Edward IV was in the Priory at Daventry on Palm Sunday 7th April 1471. This was during the Wars of the Roses and Edward was on his way to confront Warwick the Kingmaker. His soldiers gathered at the Market Cross and, soon afterwards, Edward defeated the Lancastrians at Barnet.
Cardinal Wolsey asked for a gift of land from the Priory to endow his proposed new college at Oxford, the Priory refused and Wolsey dissolved it in 1526, much earlier than most dissolutions.

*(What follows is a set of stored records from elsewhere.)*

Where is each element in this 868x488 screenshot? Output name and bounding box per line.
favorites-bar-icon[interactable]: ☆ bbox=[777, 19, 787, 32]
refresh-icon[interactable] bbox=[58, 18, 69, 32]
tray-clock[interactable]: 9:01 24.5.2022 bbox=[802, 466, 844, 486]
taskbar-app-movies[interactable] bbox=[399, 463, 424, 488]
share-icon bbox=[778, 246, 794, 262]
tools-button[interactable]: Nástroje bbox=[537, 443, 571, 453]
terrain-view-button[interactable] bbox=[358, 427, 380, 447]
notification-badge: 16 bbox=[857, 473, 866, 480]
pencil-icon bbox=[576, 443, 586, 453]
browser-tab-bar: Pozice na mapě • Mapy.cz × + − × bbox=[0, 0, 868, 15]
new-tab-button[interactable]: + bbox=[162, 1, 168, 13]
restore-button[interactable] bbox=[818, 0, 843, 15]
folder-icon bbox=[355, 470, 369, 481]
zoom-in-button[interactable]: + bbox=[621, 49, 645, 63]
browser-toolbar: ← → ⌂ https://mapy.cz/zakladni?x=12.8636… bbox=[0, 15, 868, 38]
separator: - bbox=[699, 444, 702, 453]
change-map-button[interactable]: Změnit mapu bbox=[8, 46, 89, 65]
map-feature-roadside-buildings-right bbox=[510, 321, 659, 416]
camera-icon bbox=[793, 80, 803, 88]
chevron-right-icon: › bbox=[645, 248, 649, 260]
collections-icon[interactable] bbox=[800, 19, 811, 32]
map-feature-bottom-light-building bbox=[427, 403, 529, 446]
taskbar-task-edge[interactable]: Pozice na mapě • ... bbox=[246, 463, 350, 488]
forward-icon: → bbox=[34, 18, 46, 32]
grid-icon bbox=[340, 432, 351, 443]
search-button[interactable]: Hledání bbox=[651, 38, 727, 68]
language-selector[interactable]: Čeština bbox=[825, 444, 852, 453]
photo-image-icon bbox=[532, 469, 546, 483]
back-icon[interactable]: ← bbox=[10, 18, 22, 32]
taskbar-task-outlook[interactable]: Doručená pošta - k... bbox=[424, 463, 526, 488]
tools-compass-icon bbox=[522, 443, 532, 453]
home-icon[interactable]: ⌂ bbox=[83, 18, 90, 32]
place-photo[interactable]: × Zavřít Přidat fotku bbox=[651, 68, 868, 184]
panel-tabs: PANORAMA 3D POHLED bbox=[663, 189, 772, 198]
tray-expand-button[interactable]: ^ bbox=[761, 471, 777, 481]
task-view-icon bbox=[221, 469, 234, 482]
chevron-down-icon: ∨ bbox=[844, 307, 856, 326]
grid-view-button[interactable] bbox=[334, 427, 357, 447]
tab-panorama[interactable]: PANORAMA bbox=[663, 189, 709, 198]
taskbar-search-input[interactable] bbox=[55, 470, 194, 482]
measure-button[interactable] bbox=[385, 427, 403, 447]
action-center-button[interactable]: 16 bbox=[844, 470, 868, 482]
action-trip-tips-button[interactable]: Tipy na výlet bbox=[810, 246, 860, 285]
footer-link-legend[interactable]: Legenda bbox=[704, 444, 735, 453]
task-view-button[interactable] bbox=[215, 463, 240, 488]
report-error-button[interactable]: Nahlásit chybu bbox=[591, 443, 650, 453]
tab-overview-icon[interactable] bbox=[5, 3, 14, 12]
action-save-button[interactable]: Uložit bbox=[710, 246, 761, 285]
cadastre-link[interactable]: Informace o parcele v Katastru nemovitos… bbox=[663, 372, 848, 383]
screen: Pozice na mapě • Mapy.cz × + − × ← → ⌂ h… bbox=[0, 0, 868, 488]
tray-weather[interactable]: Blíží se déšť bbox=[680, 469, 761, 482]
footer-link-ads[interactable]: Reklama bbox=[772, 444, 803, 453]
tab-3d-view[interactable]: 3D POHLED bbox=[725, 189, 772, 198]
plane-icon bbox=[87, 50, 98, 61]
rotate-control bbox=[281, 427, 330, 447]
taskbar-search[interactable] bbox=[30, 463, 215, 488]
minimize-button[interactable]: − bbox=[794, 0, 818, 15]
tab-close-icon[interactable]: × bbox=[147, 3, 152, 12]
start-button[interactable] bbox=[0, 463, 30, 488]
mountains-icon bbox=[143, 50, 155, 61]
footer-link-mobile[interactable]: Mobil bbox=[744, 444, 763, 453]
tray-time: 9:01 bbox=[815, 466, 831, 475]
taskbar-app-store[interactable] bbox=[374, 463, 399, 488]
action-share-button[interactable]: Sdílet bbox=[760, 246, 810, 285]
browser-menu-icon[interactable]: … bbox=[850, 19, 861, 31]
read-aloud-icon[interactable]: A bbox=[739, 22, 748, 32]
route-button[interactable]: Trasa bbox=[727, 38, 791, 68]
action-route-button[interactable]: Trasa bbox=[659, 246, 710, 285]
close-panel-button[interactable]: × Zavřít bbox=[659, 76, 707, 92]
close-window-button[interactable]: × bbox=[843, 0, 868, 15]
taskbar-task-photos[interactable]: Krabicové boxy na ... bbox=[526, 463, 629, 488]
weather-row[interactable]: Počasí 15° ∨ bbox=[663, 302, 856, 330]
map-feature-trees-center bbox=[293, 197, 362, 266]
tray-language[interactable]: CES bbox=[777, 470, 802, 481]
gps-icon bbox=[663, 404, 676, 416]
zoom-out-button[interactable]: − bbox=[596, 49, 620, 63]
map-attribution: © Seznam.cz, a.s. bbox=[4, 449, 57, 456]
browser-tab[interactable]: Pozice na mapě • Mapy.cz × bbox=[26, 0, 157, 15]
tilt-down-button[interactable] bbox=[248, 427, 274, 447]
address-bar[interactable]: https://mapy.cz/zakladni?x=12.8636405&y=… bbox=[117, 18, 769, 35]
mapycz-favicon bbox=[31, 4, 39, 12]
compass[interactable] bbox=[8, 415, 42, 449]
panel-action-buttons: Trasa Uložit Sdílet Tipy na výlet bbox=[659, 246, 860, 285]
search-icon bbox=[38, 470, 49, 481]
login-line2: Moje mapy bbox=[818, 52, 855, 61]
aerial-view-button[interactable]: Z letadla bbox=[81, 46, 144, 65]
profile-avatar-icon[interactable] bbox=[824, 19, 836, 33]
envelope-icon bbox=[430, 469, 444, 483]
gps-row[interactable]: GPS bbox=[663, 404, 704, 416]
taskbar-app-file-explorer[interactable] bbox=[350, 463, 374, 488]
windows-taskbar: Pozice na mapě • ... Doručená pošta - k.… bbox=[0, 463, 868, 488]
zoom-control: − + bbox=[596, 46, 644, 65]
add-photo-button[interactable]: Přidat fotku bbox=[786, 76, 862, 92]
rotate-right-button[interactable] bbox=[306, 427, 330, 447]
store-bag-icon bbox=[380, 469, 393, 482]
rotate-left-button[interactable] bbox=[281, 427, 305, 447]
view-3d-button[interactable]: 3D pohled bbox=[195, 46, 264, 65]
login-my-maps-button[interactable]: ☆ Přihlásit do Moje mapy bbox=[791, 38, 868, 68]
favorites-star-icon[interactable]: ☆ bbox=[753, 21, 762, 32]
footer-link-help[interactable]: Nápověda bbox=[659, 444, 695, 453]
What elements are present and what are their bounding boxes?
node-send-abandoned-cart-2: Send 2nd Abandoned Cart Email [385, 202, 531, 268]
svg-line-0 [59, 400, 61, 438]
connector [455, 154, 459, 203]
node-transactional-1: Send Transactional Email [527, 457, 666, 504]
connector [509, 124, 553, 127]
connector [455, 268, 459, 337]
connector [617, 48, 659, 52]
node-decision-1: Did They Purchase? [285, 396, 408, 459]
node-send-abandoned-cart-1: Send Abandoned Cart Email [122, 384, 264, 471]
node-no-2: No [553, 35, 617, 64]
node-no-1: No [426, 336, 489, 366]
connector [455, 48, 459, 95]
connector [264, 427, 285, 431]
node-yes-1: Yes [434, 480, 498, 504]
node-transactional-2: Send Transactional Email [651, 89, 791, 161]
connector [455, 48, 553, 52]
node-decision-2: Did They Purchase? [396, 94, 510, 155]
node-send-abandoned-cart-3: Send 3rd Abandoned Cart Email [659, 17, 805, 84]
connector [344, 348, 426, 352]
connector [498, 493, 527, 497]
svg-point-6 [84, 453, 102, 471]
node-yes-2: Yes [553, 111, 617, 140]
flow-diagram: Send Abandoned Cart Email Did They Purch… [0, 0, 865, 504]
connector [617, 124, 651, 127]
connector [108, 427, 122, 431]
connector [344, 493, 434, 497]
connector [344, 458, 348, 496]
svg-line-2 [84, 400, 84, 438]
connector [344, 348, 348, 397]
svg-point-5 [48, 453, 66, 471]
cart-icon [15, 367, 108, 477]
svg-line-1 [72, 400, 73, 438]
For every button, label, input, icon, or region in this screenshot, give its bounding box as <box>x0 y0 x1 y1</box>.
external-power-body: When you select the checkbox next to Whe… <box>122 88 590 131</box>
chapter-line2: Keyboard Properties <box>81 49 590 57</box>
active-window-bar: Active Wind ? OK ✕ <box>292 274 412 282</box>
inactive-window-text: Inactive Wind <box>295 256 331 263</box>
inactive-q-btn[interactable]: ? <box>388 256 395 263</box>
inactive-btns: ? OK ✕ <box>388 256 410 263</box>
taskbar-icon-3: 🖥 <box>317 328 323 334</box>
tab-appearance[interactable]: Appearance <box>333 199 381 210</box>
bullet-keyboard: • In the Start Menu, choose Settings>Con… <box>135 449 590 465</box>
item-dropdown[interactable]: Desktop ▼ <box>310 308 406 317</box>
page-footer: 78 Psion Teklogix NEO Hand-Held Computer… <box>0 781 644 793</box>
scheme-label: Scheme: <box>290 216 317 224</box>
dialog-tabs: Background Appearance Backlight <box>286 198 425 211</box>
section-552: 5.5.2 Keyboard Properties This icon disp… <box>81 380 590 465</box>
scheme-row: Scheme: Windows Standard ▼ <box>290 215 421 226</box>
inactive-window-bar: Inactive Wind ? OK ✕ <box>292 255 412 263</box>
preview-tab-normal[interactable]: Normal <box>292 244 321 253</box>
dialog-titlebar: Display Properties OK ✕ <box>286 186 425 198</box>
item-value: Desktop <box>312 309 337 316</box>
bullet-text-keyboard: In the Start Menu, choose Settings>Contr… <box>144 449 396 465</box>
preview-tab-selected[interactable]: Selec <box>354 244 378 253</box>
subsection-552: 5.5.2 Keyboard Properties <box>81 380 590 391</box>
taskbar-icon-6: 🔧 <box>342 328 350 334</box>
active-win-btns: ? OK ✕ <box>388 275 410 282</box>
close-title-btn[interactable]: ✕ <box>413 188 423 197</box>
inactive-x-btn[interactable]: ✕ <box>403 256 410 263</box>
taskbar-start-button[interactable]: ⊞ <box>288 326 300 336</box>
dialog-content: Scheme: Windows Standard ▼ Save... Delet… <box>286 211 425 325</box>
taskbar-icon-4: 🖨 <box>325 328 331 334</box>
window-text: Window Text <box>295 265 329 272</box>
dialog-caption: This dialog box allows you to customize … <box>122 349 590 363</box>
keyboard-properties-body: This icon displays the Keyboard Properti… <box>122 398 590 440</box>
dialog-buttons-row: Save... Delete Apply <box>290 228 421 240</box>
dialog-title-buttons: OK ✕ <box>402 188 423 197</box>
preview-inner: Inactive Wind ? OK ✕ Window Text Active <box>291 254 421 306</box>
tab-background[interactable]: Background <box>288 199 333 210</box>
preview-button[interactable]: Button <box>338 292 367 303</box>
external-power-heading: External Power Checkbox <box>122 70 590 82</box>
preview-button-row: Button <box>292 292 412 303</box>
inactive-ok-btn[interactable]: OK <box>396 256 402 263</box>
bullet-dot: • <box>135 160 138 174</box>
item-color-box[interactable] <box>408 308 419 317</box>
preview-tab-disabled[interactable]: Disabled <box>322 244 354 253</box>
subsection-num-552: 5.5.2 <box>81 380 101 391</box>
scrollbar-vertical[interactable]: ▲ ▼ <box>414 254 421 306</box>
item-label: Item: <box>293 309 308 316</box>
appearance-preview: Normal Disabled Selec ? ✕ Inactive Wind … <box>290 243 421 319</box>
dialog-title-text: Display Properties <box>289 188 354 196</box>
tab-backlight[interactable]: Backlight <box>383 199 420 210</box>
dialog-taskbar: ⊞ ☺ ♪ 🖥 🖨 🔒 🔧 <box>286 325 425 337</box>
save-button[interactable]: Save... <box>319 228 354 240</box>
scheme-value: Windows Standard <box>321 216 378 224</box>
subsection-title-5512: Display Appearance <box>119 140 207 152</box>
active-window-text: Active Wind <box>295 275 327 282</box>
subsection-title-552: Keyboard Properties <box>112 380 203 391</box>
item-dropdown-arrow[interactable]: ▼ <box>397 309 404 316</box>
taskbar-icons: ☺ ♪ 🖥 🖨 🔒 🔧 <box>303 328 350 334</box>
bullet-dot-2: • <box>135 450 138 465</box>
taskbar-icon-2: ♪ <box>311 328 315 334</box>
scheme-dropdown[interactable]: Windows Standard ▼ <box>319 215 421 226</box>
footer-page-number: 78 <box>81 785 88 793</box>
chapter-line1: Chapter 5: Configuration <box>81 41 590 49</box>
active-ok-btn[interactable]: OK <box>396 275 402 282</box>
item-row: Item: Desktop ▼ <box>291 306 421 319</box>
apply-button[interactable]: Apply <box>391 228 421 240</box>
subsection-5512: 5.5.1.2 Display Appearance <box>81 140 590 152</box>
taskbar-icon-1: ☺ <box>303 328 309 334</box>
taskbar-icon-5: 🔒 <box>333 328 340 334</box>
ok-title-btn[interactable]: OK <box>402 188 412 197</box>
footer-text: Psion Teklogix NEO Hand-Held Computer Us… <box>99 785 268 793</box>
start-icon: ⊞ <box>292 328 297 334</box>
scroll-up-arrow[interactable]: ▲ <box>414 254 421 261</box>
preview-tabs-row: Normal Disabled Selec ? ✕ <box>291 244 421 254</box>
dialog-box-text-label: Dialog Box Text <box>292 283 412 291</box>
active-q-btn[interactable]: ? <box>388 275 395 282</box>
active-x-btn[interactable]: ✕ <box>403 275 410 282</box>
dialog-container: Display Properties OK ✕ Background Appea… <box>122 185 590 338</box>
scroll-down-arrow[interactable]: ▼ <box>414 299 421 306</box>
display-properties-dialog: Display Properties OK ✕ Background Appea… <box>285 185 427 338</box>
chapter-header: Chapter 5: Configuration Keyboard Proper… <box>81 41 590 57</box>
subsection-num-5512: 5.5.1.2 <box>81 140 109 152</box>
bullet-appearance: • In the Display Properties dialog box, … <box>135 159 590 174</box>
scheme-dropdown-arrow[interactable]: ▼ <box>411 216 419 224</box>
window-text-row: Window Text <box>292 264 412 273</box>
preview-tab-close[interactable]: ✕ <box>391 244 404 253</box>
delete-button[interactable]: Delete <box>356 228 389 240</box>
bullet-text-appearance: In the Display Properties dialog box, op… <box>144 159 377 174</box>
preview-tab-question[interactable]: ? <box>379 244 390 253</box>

Five men acted for the Cardinal and there is a tale that tells us:
Two fell at discord between themselves, one slew the other for which the survivor was hanged. The third drowned in a well. The fourth became so poor he begged to his dying day. The fifth became maimed in Ireland
After the dissolution, the Priory building was allowed to decay. A noted historian who visited Daventry in 1720 wrote Mr Palmer (the owner) let the Priory building to the landlord of The Swan Inn who has made it a woodhouse”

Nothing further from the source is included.